START INPUT RECORDS
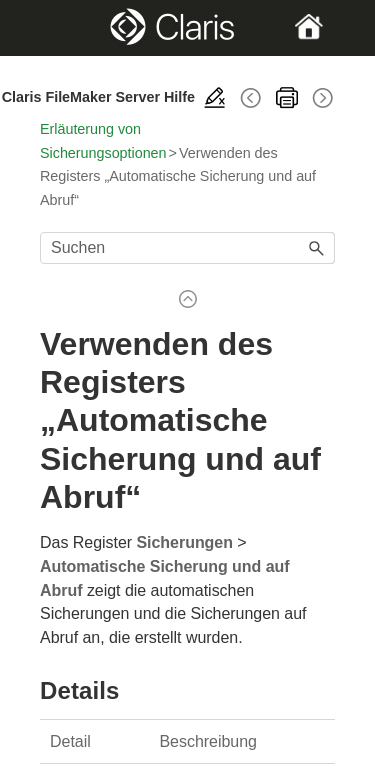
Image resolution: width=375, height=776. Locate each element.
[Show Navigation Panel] (53, 28)
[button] (317, 248)
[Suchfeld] (187, 248)
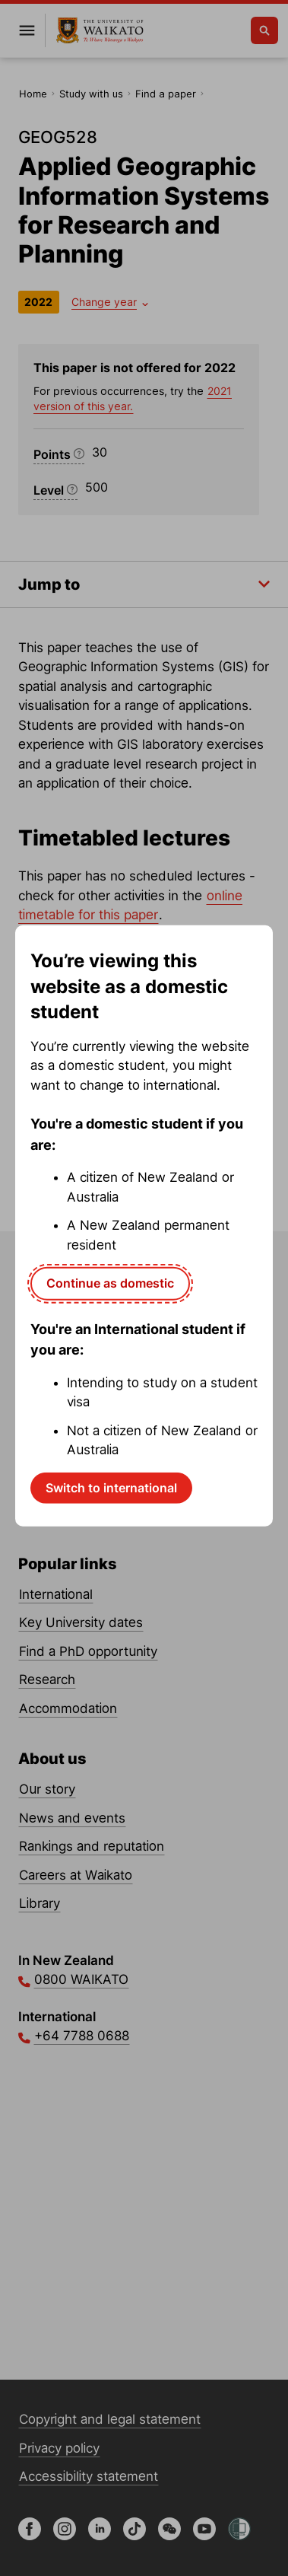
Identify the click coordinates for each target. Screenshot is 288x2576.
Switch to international (111, 1487)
END INPUT RECORDS
INSTRUCTIONS TO FOLLOW: All of the listing should be transcribed exactly, but none of its images.

SOLUTION TO THIS PROBLEM:
Image resolution: width=375, height=776. Locate each element.
[Show Navigation Panel] (53, 28)
[button] (317, 248)
[Suchfeld] (187, 248)
Identify the click coordinates for each target. Screenshot is 288x2576.
Switch to international (111, 1487)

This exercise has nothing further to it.